A Gigantum Dataset is a particularly formatted Git repository, similar to a Project, for the sole purpose of managing data. While Datasets share many features and UI elements with Projects, they are fundamentally different in that only metadata is stored in the Dataset's repository, instead of the actual file content. This provides many benefits, including fast sync times, incremental downloads, and the ability to de-duplicate files across versions and Projects.
An example Dataset
With Datasets, the actual management and storage of data is delegated to the Dataset's storage backend, which can easily be modified to integrate with various existing services. This design allows Datasets to be flexible and act as an integrator for many different methods and places that data is stored, all through a single user interface that continues to "level the playing field" when it comes to skills required to perform data analysis.

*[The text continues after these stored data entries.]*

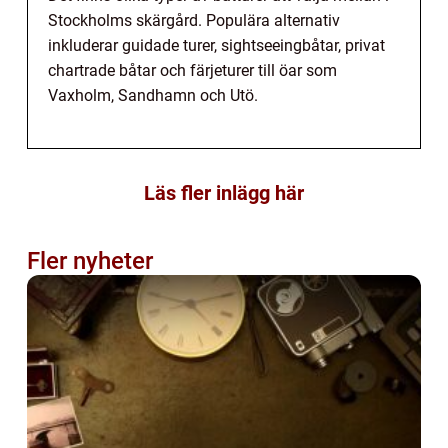
Stockholms skärgård. Populära alternativ
inkluderar guidade turer, sightseeingbåtar, privat
chartrade båtar och färjeturer till öar som
Vaxholm, Sandhamn och Utö.
Läs fler inlägg här
Fler nyheter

Currently, only the Gigantum Cloud Dataset type is available, but more will be added in the near future.
File Upload Limit
Currently, the maximum supported individual file size is 15GB. You can upload multiple files for a total Dataset size greater than 15GB, but any single file must be 15GB or less.
If you have a usecase where you need larger files, we'd love to hear about it!

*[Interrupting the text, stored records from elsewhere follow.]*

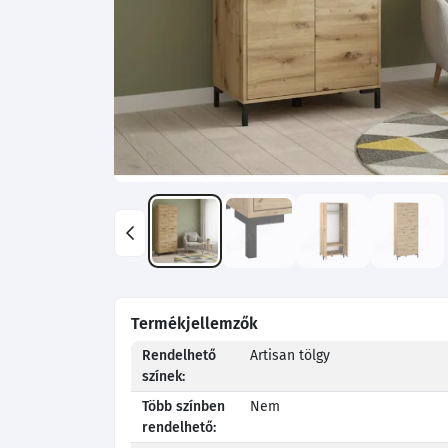
Termékjellemzők
Rendelhető
Artisan tölgy
színek:
Több színben
Nem
rendelhető:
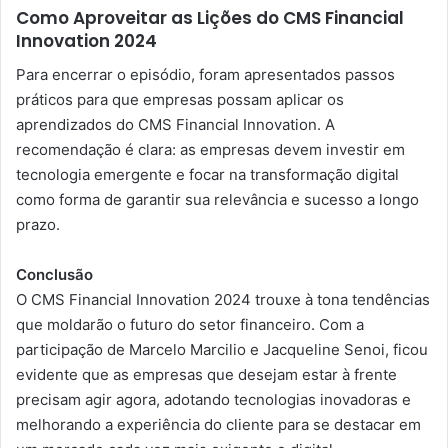
Como Aproveitar as Lições do CMS Financial
Innovation 2024
Para encerrar o episódio, foram apresentados passos
práticos para que empresas possam aplicar os
aprendizados do CMS Financial Innovation. A
recomendação é clara: as empresas devem investir em
tecnologia emergente e focar na transformação digital
como forma de garantir sua relevância e sucesso a longo
prazo.
Conclusão
O CMS Financial Innovation 2024 trouxe à tona tendências
que moldarão o futuro do setor financeiro. Com a
participação de Marcelo Marcilio e Jacqueline Senoi, ficou
evidente que as empresas que desejam estar à frente
precisam agir agora, adotando tecnologias inovadoras e
melhorando a experiência do cliente para se destacar em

While you can always place data directly into a Project's input directory, there are many cases where using a Dataset makes more sense. Some common use cases are:
- Individual data files are large (i.e. over 500MB). Very large files are not recommended to embed in Projects due to performance limitations of git LFS.
- Total size of your data is large (e.g. over 1GB). If data is embedded in the Project, all of the data is downloaded with the Project. With Datasets, you can choose when and how much data you download, making syncs much faster.

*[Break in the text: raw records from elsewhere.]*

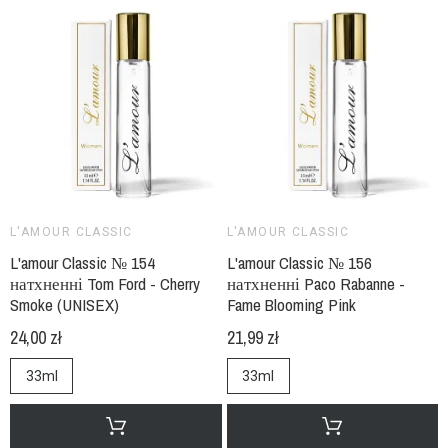
L'AMOUR CLASSIC
L'AMOUR CLASSIC
L'amour Classic № 154
L'amour Classic № 156
натхненні Tom Ford - Cherry
натхненні Paco Rabanne -
Smoke (UNISEX)
Fame Blooming Pink
24,00 zł
21,99 zł
33ml
33ml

- Reusing data. With Datasets, many Projects can link to a Dataset and use the data with only 1 copy of the data existing on your computer
- Using multiple versions of data at once. Datasets are linked to a Project at a specific version. This means you can have Projects refer to different versions of the data without having to duplicate the whole dataset
- Using data across branches in a Project. Using Datasets with Projects makes managing data across branches within the Project easier.
- Publishing data alone. Sometimes you just want to make data available to others.